I’d like to comment on Aaron McDuffie’s article, which ran in the Aug. 22 edition, entitled, “Supreme Court does not ‘invent’ new minorities.”
As I tell my Intensive Reading students, English is an ambiguous language, and vocabulary words must be defined within their context. True, in the general and public sense, he fulfills the definition of a minority as an African-American, homosexual and registered member of GOP.
I imagine he’s a fiscal conservative and social liberal with membership in the Republican Log Cabin group. His citation of statistics support his point … but Associate Justice Scalia’s meaning in context refers to the Court equating gays with minority status as a civil right.

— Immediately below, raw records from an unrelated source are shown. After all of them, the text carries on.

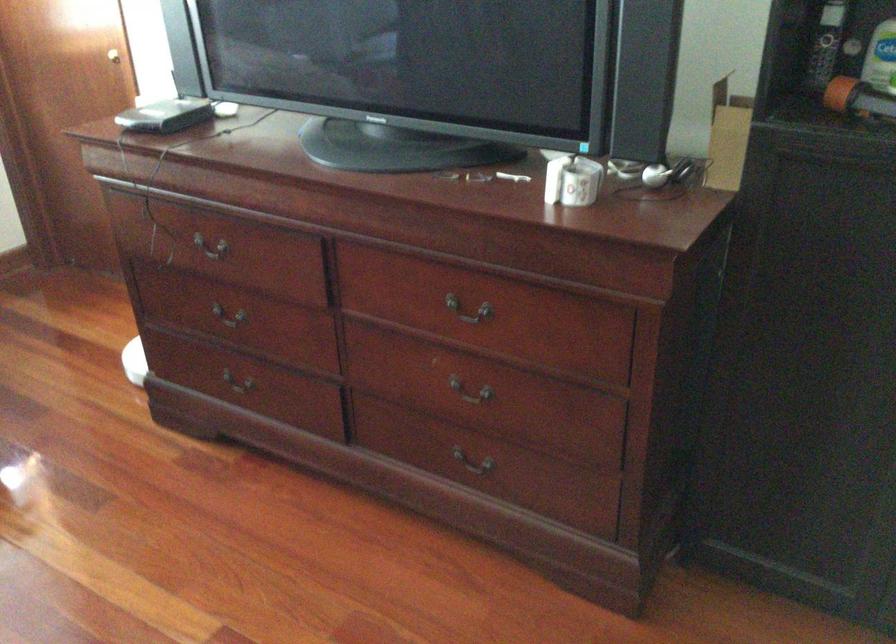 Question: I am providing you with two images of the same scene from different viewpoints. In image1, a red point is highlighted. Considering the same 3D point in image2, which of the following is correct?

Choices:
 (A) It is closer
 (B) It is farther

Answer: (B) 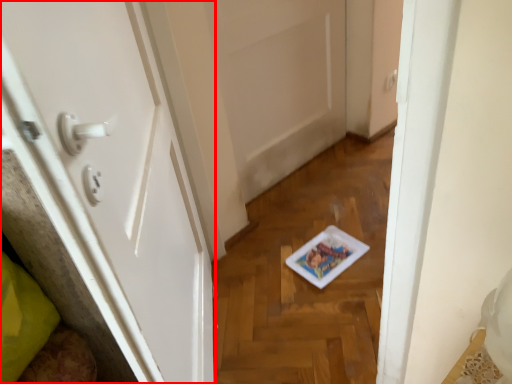 Question: From the image's perspective, where is door (annotated by the red box) located in relation to door in the image?

Choices:
 (A) below
 (B) above

Answer: (A) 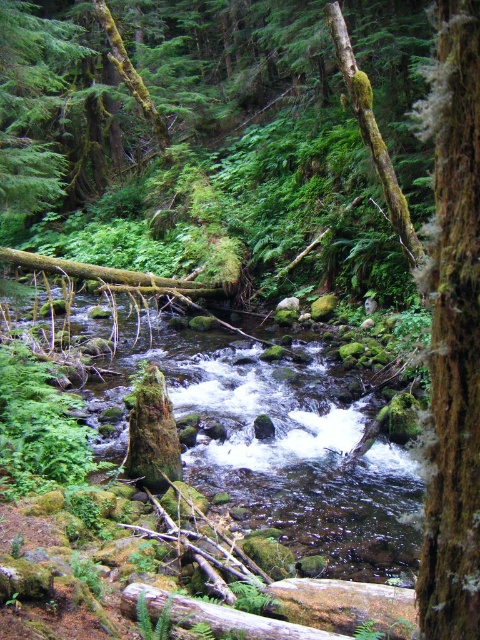 You are a hiker who wants to cross the stream. You see the clear water at center and the brown rough bark tree trunk at right. Which object is closer to the ground?

The clear water at center is located below the brown rough bark tree trunk at right, so the clear water at center is closer to the ground.

You are an explorer in the forest. You need to cross the stream but want to stay close to the brown rough bark tree trunk at right. Which direction should you head to reach the clear water at center while staying near the tree?

To stay near the brown rough bark tree trunk at right while reaching the clear water at center, head to the left since the clear water at center is located to the left of the tree trunk.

With the anniversary of Martin Luther King Jr.’s speech at the Washington Mall, we must not denigrate the Civil Right Movement by demanding that gay rights be a continuation of this movement. Homosexuality is a choice, while the pigment of one’s skin is not. There is no empirical, scientific evidence for homosexual predisposition.
My good friend from college days made this choice after being molested by a man while selling door-to-door LA Times subscriptions. In his struggle for sexual identity, the college chaplain suggested that he explore the lifestyle. He then chose to become a gay man.

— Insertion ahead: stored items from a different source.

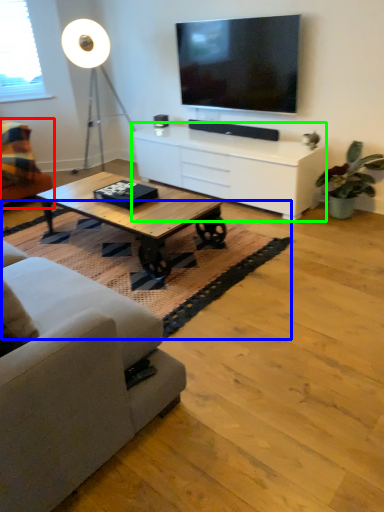 Question: Estimate the real-world distances between objects in this image. Which object is closer to studio couch (highlighted by a red box), mat (highlighted by a blue box) or cabinetry (highlighted by a green box)?

Choices:
 (A) mat
 (B) cabinetry

Answer: (A) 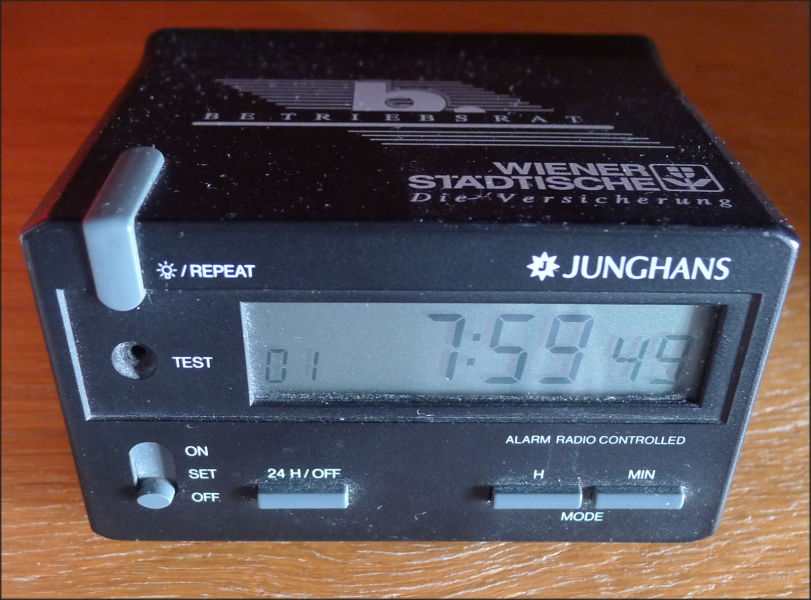 Locate an element on the screen. The height and width of the screenshot is (600, 811). on/off switch is located at coordinates (157, 483). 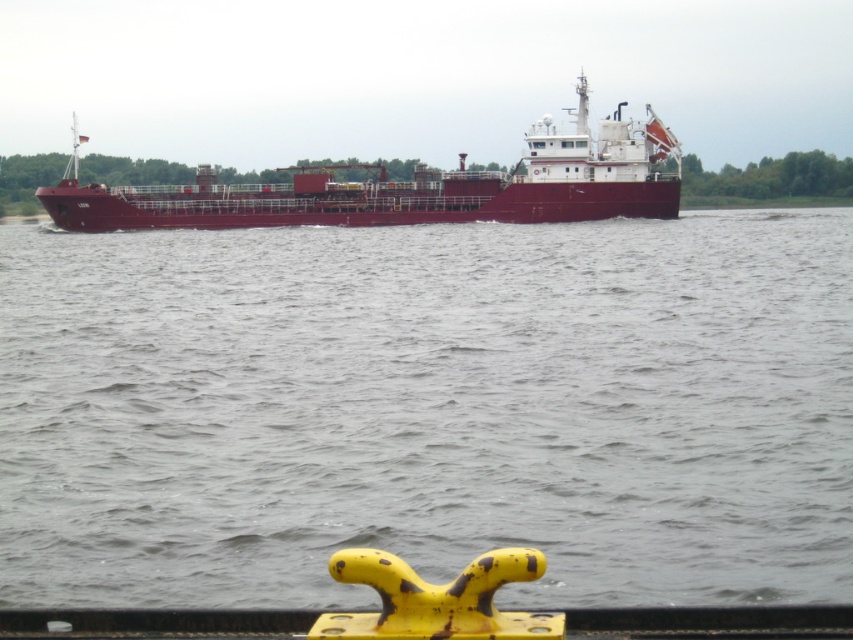 Who is shorter, gray water at center or maroon matte ship at center?

With less height is gray water at center.

In the scene shown: Between gray water at center and maroon matte ship at center, which one is positioned lower?

gray water at center is below.

Is point (9, 257) positioned behind point (585, 182)?

No, it is in front of (585, 182).

Identify the location of gray water at center. Image resolution: width=853 pixels, height=640 pixels. (428, 410). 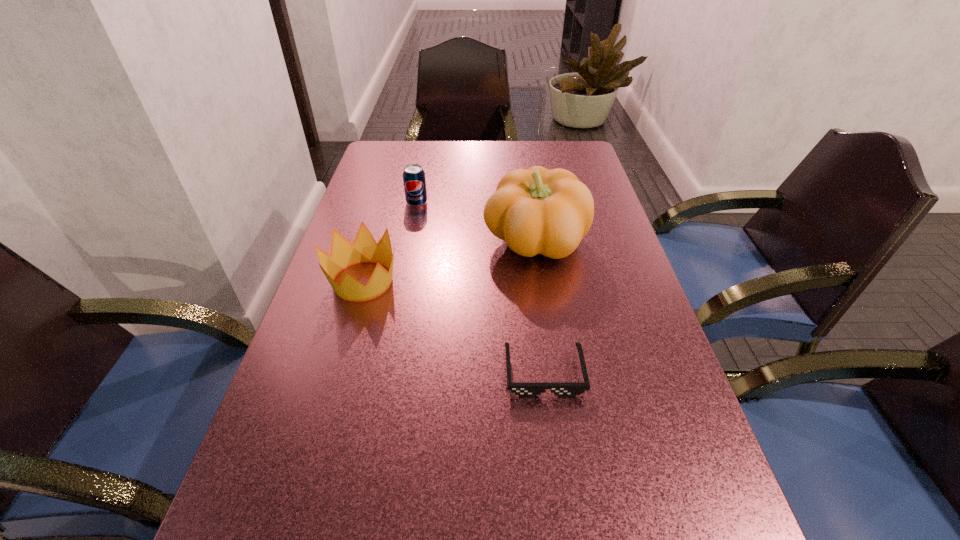 Find the location of a particular element. vacant region between the soda can and the nearest object is located at coordinates (480, 288).

Locate an element on the screen. The image size is (960, 540). empty location between the shortest object and the pumpkin is located at coordinates (540, 307).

Gay marriage is contrary to thousands of years of cultural and historical precedent, physiology, religious morality/ethics and empirical data. Now I can hear the ad hominem cries of homophobe and intolerant bigot. Provide the evidence that I’m wrong.

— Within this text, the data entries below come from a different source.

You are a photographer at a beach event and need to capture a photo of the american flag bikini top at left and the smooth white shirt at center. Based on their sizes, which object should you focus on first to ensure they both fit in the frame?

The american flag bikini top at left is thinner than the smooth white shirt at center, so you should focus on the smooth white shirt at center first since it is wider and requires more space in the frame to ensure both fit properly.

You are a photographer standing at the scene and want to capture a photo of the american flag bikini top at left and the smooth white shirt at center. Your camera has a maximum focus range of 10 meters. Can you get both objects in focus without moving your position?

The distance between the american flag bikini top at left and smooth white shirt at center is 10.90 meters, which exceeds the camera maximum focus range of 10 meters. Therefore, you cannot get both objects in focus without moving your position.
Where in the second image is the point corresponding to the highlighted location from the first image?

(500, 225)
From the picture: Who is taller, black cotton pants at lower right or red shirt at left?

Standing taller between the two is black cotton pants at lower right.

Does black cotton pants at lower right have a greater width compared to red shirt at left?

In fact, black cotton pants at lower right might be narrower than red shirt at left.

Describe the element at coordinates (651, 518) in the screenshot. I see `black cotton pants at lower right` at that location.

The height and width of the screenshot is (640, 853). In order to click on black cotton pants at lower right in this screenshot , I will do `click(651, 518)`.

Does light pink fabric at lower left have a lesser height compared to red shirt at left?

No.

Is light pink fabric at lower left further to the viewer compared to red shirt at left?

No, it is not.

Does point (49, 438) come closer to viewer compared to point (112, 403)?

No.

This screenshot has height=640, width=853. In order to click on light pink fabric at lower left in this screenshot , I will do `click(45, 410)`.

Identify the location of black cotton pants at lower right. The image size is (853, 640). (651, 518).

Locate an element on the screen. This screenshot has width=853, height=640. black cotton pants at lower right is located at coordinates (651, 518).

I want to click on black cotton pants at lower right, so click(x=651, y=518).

Mr. McDuffie’s citing of the “separate but equal” case of Brown v. Board of Education, Miranda v. Arizona and Bush v. Gore having nothing to do with the Justice Scalia’s arguments.
Sadly, he concludes his article with ad hominems that do nothing to further his arguments. As a political science major, he would do well to provide more concrete arguments with evidence to support his contention.